Bitcoin testa resistência psicológica e entra em fase mais institucional

O mercado acompanha de perto a faixa entre US$ 95 mil e US$ 100 mil como um dos principais pontos de decisão para o Bitcoin. Mais do que um número técnico, o patamar reflete expectativas em torno de regulação, cenário macroeconômico e adoção institucional. Avanços regulatórios nos Estados Unidos e a consolidação de ETFs mudaram o perfil do ativo, que hoje responde menos a movimentos puramente especulativos e mais a fatores estruturais. Para 2026, a leitura predominante é de um Bitcoin guiado por macroeconomia, política e institucionalização, com potencial de novas máximas caso esse ambiente se confirme.

Apostas com cripto colocam Stake e Drake no centro de ação judicial nos EUA

Uma ação coletiva nos Estados Unidos acusa a plataforma Stake.us de operar apostas online ilegais por meio de tokens digitais conversíveis em criptomoedas. O processo sustenta que o modelo teria sido criado para contornar leis estaduais e cita o rapper Drake e influenciadores como parte central da estratégia de promoção. Segundo a denúncia, o uso de criptoativos funcionaria como trilho financeiro para apostas com valor real, dificultando fiscalização e ampliando riscos ao consumidor. O caso reacende o debate sobre a fronteira entre entretenimento digital, cripto e jogos de azar.

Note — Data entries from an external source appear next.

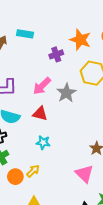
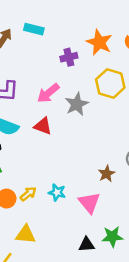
cyan star: (43, 143) -> (57, 192), moved

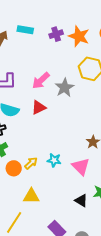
purple cross: (69, 57) -> (56, 34), moved
red triangle: (43, 126) -> (39, 107), turned -42
black triangle: (87, 245) -> (81, 201), turned 40

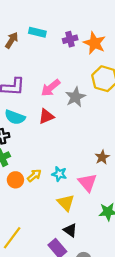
yellow triangle: (31, 196) -> (66, 203), moved, turned 42
black triangle: (81, 201) -> (70, 230), moved

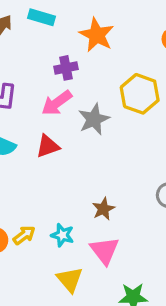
purple cross: (70, 39) -> (66, 68), moved
orange star: (94, 43) -> (97, 35), moved
brown star: (102, 157) -> (103, 209), moved

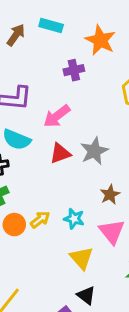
pink arrow: (57, 103) -> (57, 116), moved
gray star: (94, 119) -> (94, 151), moved
red triangle: (48, 146) -> (60, 153), moved

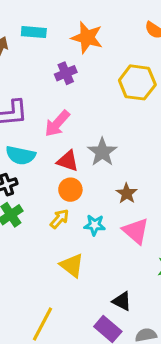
red triangle: (60, 153) -> (68, 161), turned 50
yellow arrow: (40, 220) -> (59, 219), moved
orange circle: (14, 225) -> (70, 190), moved
yellow triangle: (81, 258) -> (72, 265), moved

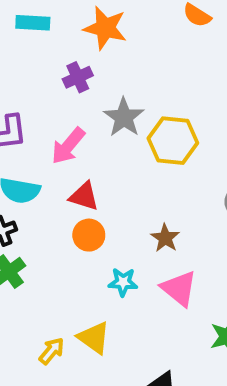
yellow hexagon: (137, 82) -> (173, 141), moved
gray star: (102, 152) -> (124, 117), moved
yellow arrow: (59, 219) -> (52, 351), moved

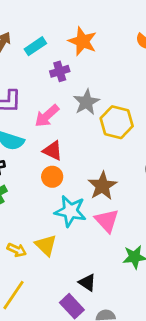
cyan rectangle: (33, 23) -> (35, 46), moved, turned -45
brown star: (165, 238) -> (102, 186), size x1.5
cyan star: (123, 282) -> (70, 211), size x1.6
yellow arrow: (52, 351) -> (17, 250), turned 66

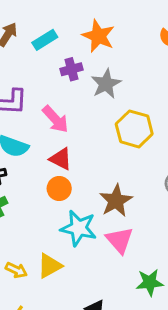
gray star: (86, 102) -> (106, 84), moved
pink arrow: (47, 116) -> (55, 119), turned -92
yellow triangle: (46, 245) -> (50, 266), turned 45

PF mira lavagem com cripto após prisão de brasileiro na Colômbia

A prisão de um brasileiro na Colômbia expôs como criptomoedas vêm sendo usadas de forma estruturada pelo crime organizado para lavar dinheiro e ocultar patrimônio. Investigado como integrante do núcleo financeiro de uma facção com atuação no Amazonas, ele teria utilizado ativos digitais, fintechs e empresas de fachada para fragmentar e movimentar recursos ilícitos fora do alcance imediato das autoridades. A operação, viabilizada por cooperação internacional, reforça que a tecnologia blockchain não garante anonimato absoluto e que rastreamento técnico e integração entre países seguem sendo decisivos.

Coinbase pausa operações em pesos e ajusta estratégia na Argentina

Menos de um ano após sua chegada oficial, a Coinbase decidiu suspender temporariamente serviços em pesos argentinos, mantendo ativas as operações com criptomoedas. A empresa afirma que a medida faz parte de uma revisão estratégica para voltar ao país com uma oferta mais sólida e sustentável. O movimento evidencia os desafios de escalar operações em um mercado com alta adoção cripto, mas marcado por instabilidade econômica e regulatória. Apesar da pausa, a exchange reforçou que a Argentina segue sendo estratégica para seus planos na América Latina.